Diaz também ressalta que os desafios logísticos não estão apenas no cenário externo, mas também dentro do próprio Brasil. “Temos que melhorar nossos acordos com os armadores e nossas estradas. A logística no Brasil ainda é um desafio”, pontua. Para ele, a combinação de gargalos internos com instabilidades internacionais cria um ambiente ainda mais complexo para o planejamento das exportações.
Outro ponto crítico destacado pelo setor é o fato de se tratar de um produto altamente perecível, o que aumenta a sensibilidade a qualquer falha na cadeia. “A gente trabalha com uma janela curta. Em cerca de 30 a 45 dias a fruta precisa sair do campo e chegar ao consumidor”, ressalta o gerente da Cooperativa de Produtores e Exportadores do Vale do São Francisco. Nesse contexto, atrasos ou elevação de custos não afetam apenas a rentabilidade, mas também a qualidade do produto entregue ao mercado.
Guerra no Oriente Médio
A instabilidade geopolítica, especialmente no Oriente Médio, surge como um novo fator de preocupação para o setor, ampliando ainda mais os riscos logísticos e pressionando custos.
Para Paulo Dantas, maior produtor e exportador de mangas do Brasil, o cenário é “super preocupante”, principalmente pelo impacto direto sobre o petróleo e, consequentemente, sobre o frete marítimo. “Tomara que resolva logo”, reforça.

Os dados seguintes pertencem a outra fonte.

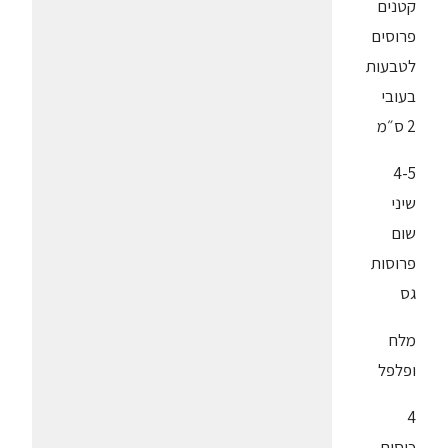
קטנים
פרוסים
לטבעות
בעובי
2 ס״מ
4-5
שיני
שום
פרוסות
גס
מלח
ופלפל
4
כוסות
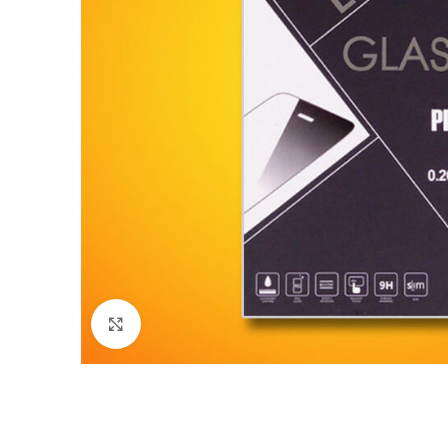
Nagyítás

O diretor da Coopa, Marcelo Faria, também destaca o clima de incerteza gerado pelos conflitos e seus reflexos na cadeia de transporte internacional. “É um momento de tensão, porque isso reflete diretamente no custo do transporte marítimo e nas seguradoras dos navios”, afirma, explicando que esse aumento de custos acaba sendo incorporado ao valor final da fruta exportada.

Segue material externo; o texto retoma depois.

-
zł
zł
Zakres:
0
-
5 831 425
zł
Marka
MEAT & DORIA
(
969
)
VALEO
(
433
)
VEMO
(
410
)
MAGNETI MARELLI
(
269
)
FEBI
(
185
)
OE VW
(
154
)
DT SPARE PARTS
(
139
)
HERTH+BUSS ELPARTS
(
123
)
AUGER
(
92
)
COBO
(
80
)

Na mesma linha, Diaz, chama atenção para os impactos mais amplos da crise em regiões estratégicas para o comércio global. “Quando você tem áreas estratégicas afetadas, muitos contêineres ficam parados e isso impacta o mundo inteiro”, explica. Segundo ele, além do encarecimento do transporte, há também efeitos sobre a disponibilidade de contêineres e a organização das rotas, o que pode gerar novos atrasos e aumentar a volatilidade dos preços.

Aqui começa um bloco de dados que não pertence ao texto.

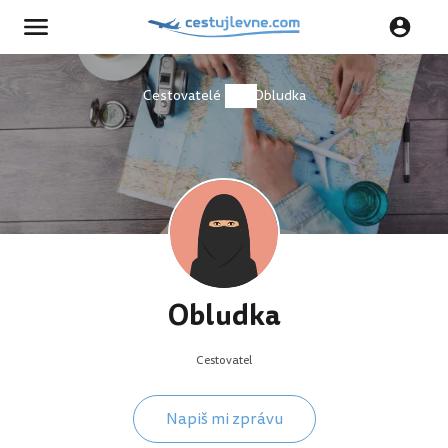
Cestovatelé
Obludka
Obludka
Cestovatel
Napiš mi zprávu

Diante desse cenário, os agentes do mercado estão buscando entender quais serão os impactos e procurando alternativas. “O clima é bastante limitante, e desafiador, porque para alguns lugares você tem dificuldade com rota. Eu estava falando com uma das grandes empresas que faz o transporte marítimo e eles falavam sobre isso, dificuldade em operar, dificuldade com combustível, dificuldade com valor de frete. Então é um momento delicado”, relata o sócio-diretor da Xportare, Junior Silveira.
“A gente está buscando entender de que maneira que isso vai influenciar, até para a gente entender como se portar perante a esse desafio novo. AO exportações das frutas do Brasil para aquela região são poucas, mas acaba mexendo com a rota marítima de uma maneira geral. O Brasil exporta direto também para o Oriente Médio, que é um mercado menor em relação à participação, mas é um mercado relevante. Nesse momento, a gente tem tido dificuldade para acessar o mercado e existe o fato de que a região é um hub logístico, muito do mundo passa pelo Oriente Médio e isso afeta a gente”, avalia Silveira.
Diante desse cenário, produtores reforçam que a logística se consolidou como um dos principais fatores de risco para a fruticultura brasileira, ao lado de variáveis como câmbio e demanda internacional. A combinação entre custos elevados, instabilidade geopolítica e limitações estruturais exige maior eficiência e planejamento, além de reforçar a necessidade de investimentos em infraestrutura e melhorias na cadeia logística para garantir a competitividade do Brasil no mercado global de frutas.